次回戦略:「7万円大台の強固な岩盤を意識し、縮小しないマイナス乖離を背にしたディフェンシブなレンジトレード」
明日(6月17日)のNF日経レバ(1570)は、本日の「いってこい」で発生した上値の重さ(シコリ)と、下値を支えるマイナス乖離が拮抗する「調整含みのもみ合い相場」をメインシナリオとする。コアレンジは本日の下振れと上値の重さを反映し、現実的な「76,500円 〜 79,000円」へ引き下げる。

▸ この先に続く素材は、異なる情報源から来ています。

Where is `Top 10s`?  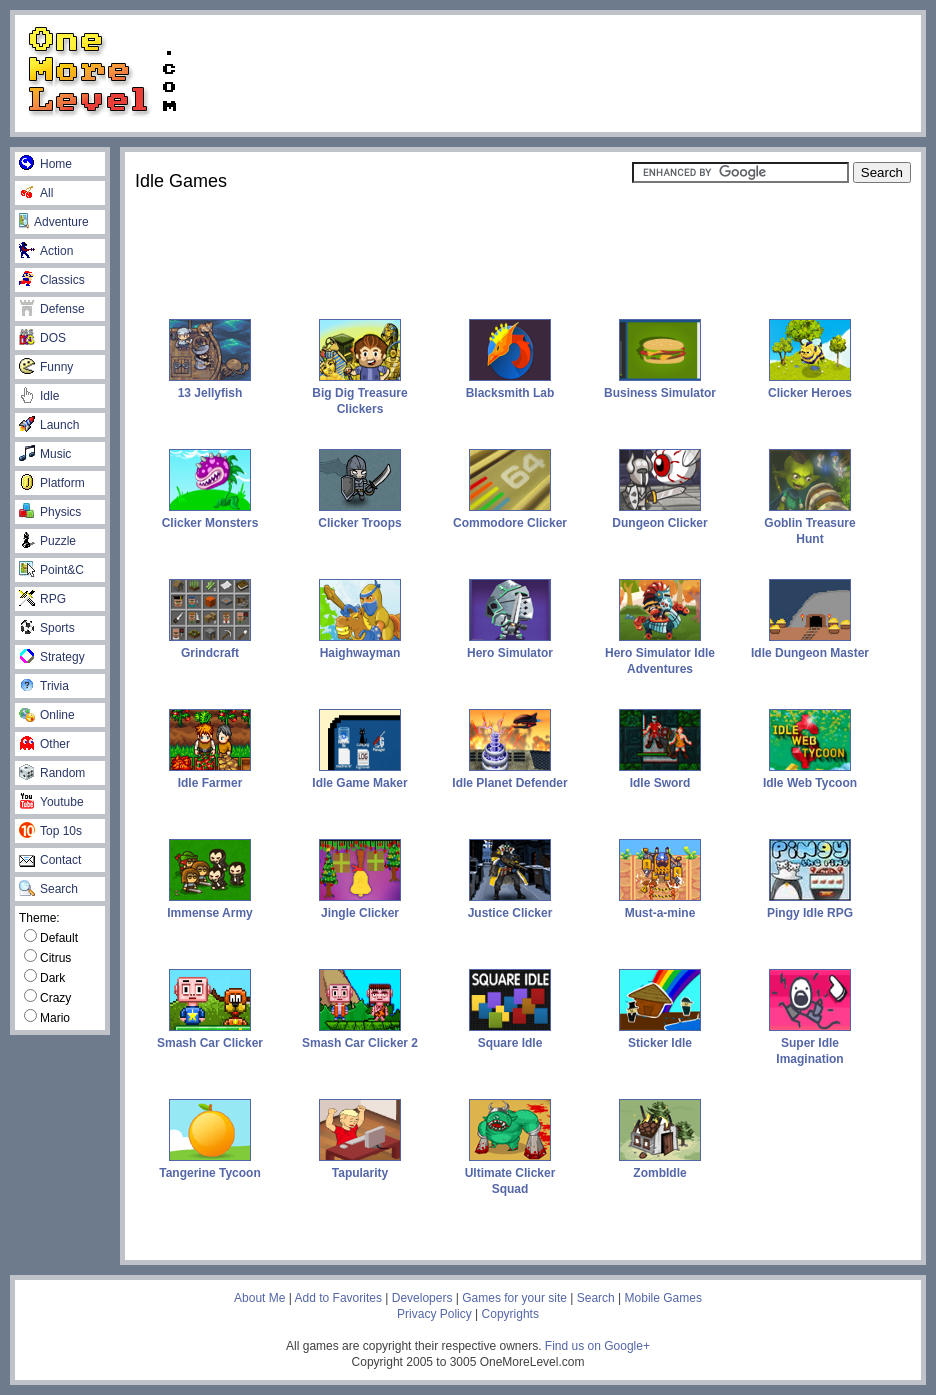 Top 10s is located at coordinates (50, 831).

基本戦略は、大台達成後のモメンタム低下を前提とした「欲張らない逆張り戦法」である。本日、7万円到達後に猛烈な売りが降ってきたことで、上値の重さが確認された。一方で、乖離値が「-9,600〜-8,500円」と異常水準のまま張り付いているため、下落局面では空売り勢の買い戻しが下値を強固に支える。寄り付きから軟調な展開となれば、76,000円台後半へ引き付けてからの打診買いが有効。反発局面では78,500円を超えたあたりから素早く利益確定を行い、決してトレンドの継続を過信しないディフェンシブな立ち回りを徹底したい。
閉めの言葉
上がると思えば下がり、下がると思えば一気に戻る。日経平均「7万円」という歴史的な大台にタッチした瞬間、市場は歓喜に包まれるどころか、まるで待ち構えていたかのような冷酷な利益確定の滝行を浴びせてきた。これが、感情を持たない市場というバケモノの正体である。

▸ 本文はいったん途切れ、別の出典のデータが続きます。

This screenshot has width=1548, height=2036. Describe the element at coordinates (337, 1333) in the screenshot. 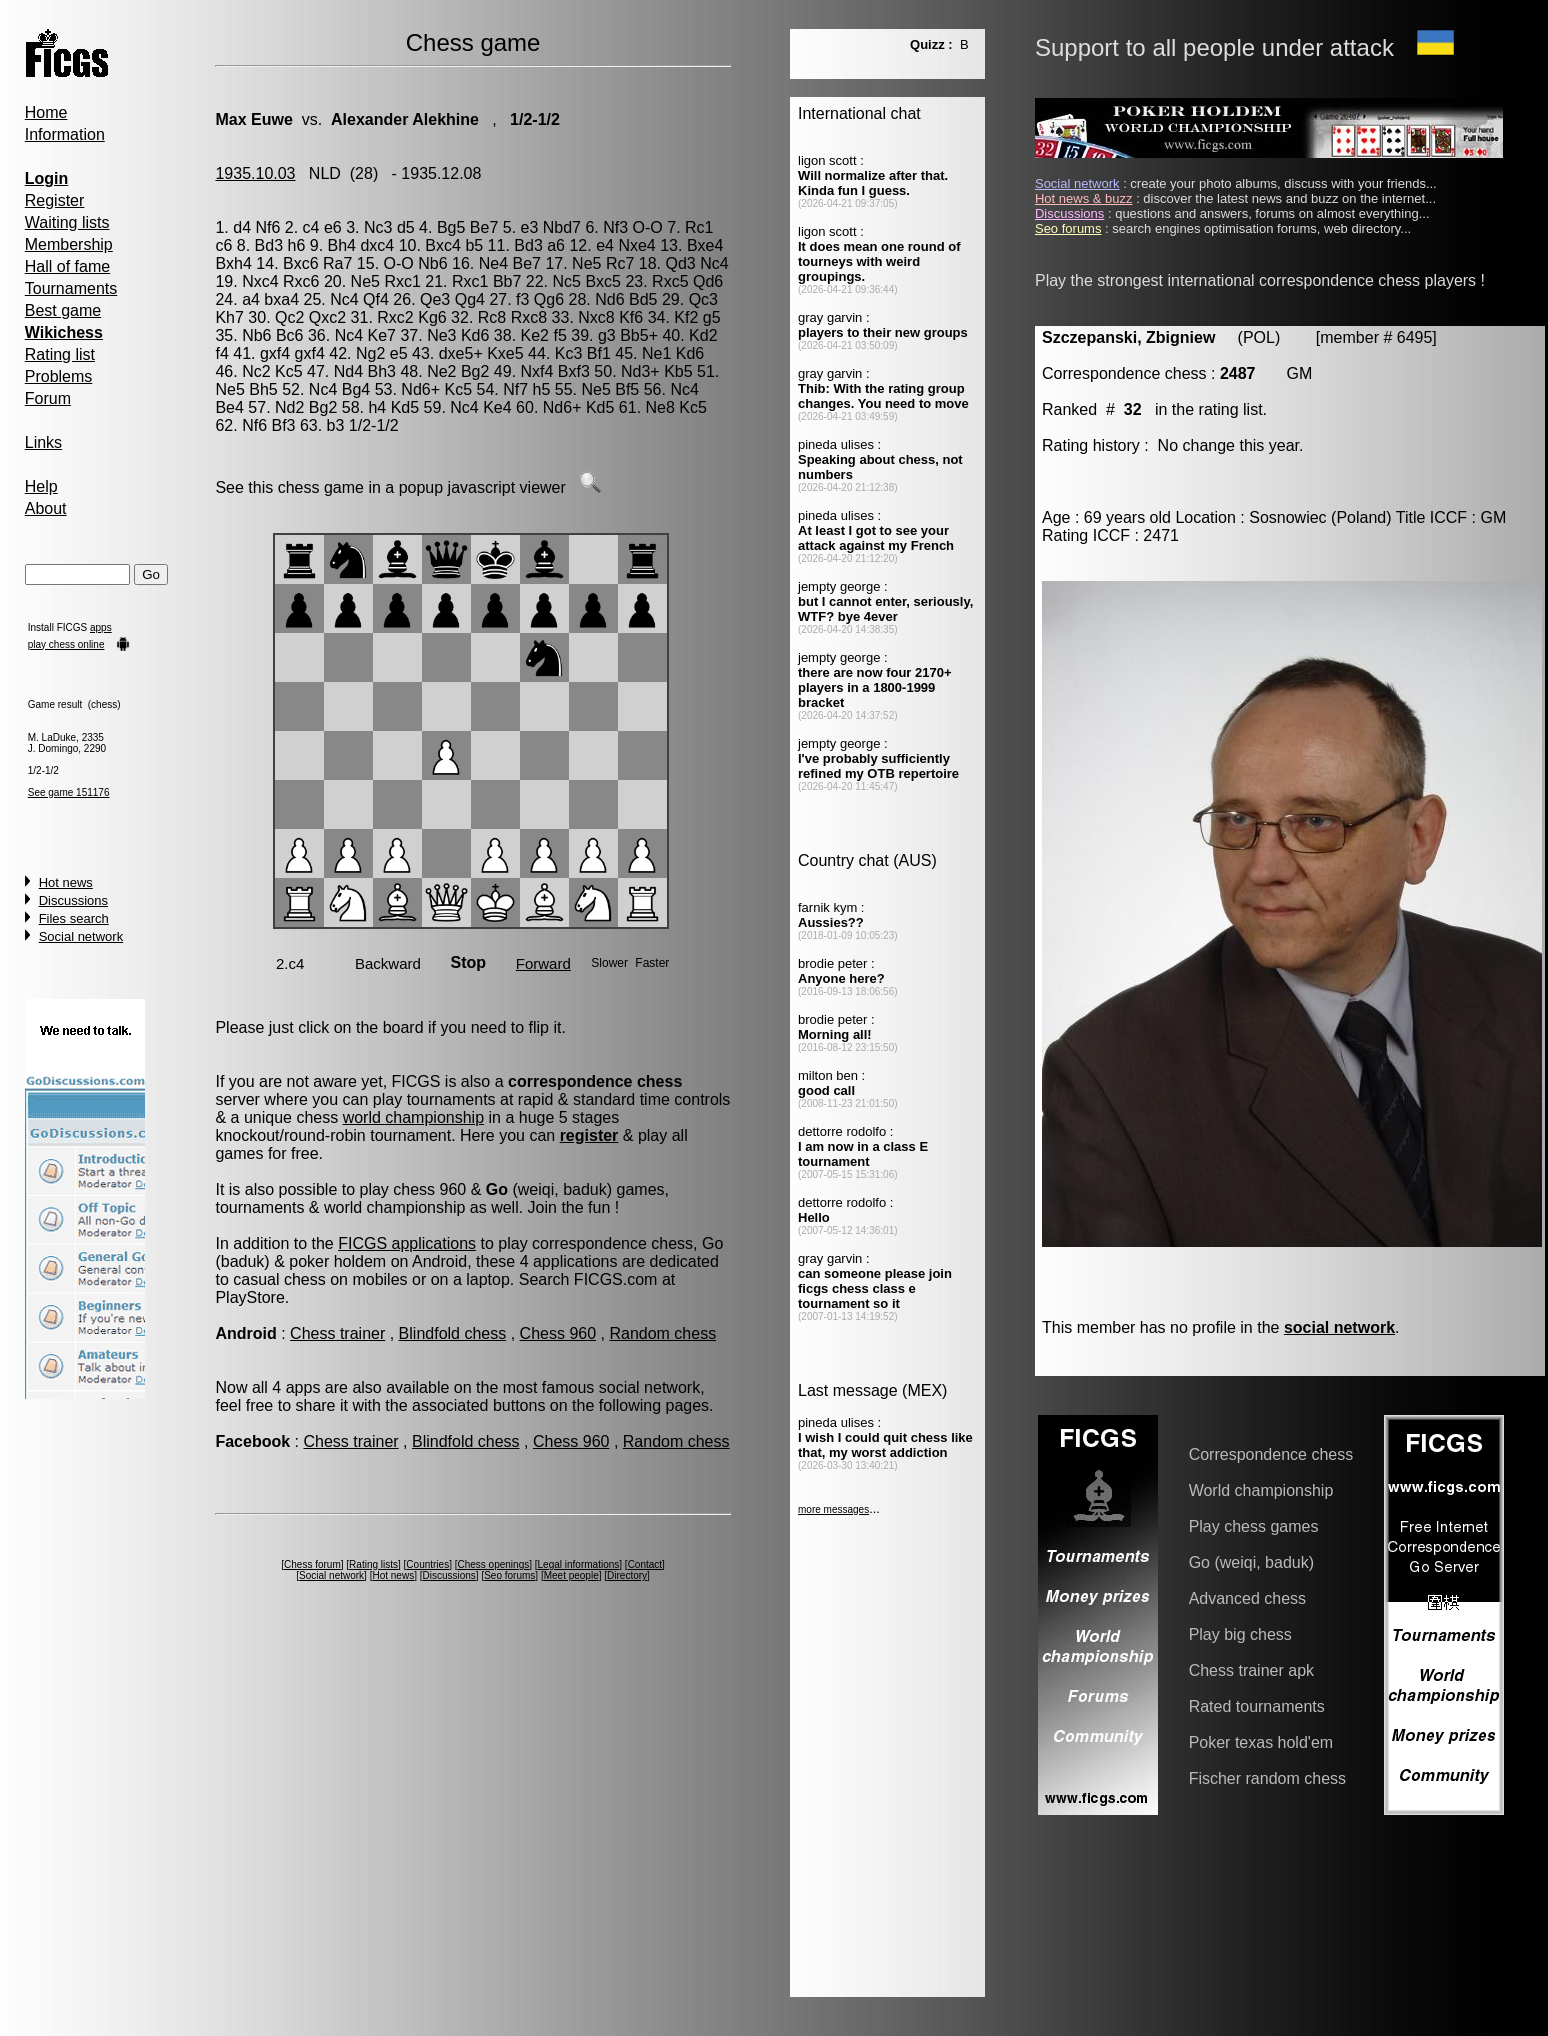

I see `Chess trainer` at that location.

後場寄りの急騰に「ついに8万円へ向かうのか!」と熱狂して高値で飛びつき、その後の急失速で含み損を抱え、大引けの画面をただ呆然と見つめている投資家もいるかもしれない。しかし、これほどまでに強烈な達成感と失望感が交差する大相場を肌で感じ、値幅2,000円の激しい往復ビンタに耐えて今日を生き延びたことは、必ず次のトレードの血肉となる。

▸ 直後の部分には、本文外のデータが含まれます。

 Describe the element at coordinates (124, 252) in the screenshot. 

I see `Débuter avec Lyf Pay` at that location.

焦る必要はない。相場のモメンタムは一時的に失われたかもしれないが、約1万円というマイナス乖離の歪みは、依然として相場の奥底で不気味に脈打っている。明日は落ち着いてレンジの端と端を見極める作業から始めよう。自らのルールだけを信じ、熱狂の後に訪れる静かな相場の声に、明日もまたブレない心で耳を傾けていこう。